◆ SUPPLIED DATA:
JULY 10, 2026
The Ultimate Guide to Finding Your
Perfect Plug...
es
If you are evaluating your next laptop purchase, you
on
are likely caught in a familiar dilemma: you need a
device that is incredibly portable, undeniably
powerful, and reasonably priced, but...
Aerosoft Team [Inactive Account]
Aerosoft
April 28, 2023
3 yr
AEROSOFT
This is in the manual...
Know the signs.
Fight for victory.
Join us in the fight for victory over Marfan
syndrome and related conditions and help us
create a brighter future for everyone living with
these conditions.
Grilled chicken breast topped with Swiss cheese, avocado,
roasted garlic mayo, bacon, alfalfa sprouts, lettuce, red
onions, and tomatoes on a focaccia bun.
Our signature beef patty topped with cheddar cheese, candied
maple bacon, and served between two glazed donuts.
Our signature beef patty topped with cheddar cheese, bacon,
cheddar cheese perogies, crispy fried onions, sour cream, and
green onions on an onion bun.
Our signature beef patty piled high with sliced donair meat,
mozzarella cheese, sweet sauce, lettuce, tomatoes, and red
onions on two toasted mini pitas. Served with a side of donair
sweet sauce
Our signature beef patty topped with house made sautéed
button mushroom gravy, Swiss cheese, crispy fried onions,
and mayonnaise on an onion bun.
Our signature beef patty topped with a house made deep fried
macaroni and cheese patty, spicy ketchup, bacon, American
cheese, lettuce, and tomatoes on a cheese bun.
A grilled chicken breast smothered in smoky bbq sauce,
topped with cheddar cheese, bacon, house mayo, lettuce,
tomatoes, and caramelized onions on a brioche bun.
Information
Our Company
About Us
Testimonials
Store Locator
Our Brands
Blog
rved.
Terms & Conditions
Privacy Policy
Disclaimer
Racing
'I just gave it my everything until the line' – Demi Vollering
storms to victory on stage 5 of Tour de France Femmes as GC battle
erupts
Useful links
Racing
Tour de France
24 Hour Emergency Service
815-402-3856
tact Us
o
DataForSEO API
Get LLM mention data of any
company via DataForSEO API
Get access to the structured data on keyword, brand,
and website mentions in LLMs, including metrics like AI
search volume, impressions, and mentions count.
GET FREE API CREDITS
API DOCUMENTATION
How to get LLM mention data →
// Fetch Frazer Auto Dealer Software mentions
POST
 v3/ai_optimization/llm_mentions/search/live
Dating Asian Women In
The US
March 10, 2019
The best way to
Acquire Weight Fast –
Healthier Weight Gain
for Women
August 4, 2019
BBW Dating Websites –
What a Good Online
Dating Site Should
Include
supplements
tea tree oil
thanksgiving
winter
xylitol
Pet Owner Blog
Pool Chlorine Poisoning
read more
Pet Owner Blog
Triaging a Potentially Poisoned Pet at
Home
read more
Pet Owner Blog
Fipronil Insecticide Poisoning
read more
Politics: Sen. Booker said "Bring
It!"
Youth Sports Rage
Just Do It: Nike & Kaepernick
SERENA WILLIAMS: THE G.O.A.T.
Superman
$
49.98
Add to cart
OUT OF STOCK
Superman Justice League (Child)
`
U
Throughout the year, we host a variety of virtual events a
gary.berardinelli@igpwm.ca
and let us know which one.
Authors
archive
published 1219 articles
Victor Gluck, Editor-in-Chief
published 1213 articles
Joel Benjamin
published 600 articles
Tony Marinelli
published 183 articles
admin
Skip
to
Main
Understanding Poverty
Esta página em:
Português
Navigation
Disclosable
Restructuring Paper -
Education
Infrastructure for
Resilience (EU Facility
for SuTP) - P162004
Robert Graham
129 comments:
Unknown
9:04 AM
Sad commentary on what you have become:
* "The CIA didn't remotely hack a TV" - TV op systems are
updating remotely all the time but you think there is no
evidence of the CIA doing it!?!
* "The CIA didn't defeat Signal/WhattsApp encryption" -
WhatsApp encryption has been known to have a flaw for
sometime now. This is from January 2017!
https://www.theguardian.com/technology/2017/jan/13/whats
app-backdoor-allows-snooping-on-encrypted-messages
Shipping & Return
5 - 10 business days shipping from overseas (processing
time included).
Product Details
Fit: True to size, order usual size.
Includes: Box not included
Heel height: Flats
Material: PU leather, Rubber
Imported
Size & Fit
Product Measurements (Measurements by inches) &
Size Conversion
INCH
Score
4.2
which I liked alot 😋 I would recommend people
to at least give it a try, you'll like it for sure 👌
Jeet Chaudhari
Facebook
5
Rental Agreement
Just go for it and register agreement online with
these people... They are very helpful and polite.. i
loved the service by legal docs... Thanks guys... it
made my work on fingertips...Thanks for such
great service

◆ WHAT YOU SHOULD DO:
Quote, with nothing altered, all lines from the start of the entries to the line that carries "Dealer Software mentions", inclusive.

◆ OUTPUT OF THE TASK:
JULY 10, 2026
The Ultimate Guide to Finding Your
Perfect Plug...
es
If you are evaluating your next laptop purchase, you
on
are likely caught in a familiar dilemma: you need a
device that is incredibly portable, undeniably
powerful, and reasonably priced, but...
Aerosoft Team [Inactive Account]
Aerosoft
April 28, 2023
3 yr
AEROSOFT
This is in the manual...
Know the signs.
Fight for victory.
Join us in the fight for victory over Marfan
syndrome and related conditions and help us
create a brighter future for everyone living with
these conditions.
Grilled chicken breast topped with Swiss cheese, avocado,
roasted garlic mayo, bacon, alfalfa sprouts, lettuce, red
onions, and tomatoes on a focaccia bun.
Our signature beef patty topped with cheddar cheese, candied
maple bacon, and served between two glazed donuts.
Our signature beef patty topped with cheddar cheese, bacon,
cheddar cheese perogies, crispy fried onions, sour cream, and
green onions on an onion bun.
Our signature beef patty piled high with sliced donair meat,
mozzarella cheese, sweet sauce, lettuce, tomatoes, and red
onions on two toasted mini pitas. Served with a side of donair
sweet sauce
Our signature beef patty topped with house made sautéed
button mushroom gravy, Swiss cheese, crispy fried onions,
and mayonnaise on an onion bun.
Our signature beef patty topped with a house made deep fried
macaroni and cheese patty, spicy ketchup, bacon, American
cheese, lettuce, and tomatoes on a cheese bun.
A grilled chicken breast smothered in smoky bbq sauce,
topped with cheddar cheese, bacon, house mayo, lettuce,
tomatoes, and caramelized onions on a brioche bun.
Information
Our Company
About Us
Testimonials
Store Locator
Our Brands
Blog
rved.
Terms & Conditions
Privacy Policy
Disclaimer
Racing
'I just gave it my everything until the line' – Demi Vollering
storms to victory on stage 5 of Tour de France Femmes as GC battle
erupts
Useful links
Racing
Tour de France
24 Hour Emergency Service
815-402-3856
tact Us
o
DataForSEO API
Get LLM mention data of any
company via DataForSEO API
Get access to the structured data on keyword, brand,
and website mentions in LLMs, including metrics like AI
search volume, impressions, and mentions count.
GET FREE API CREDITS
API DOCUMENTATION
How to get LLM mention data →
// Fetch Frazer Auto Dealer Software mentions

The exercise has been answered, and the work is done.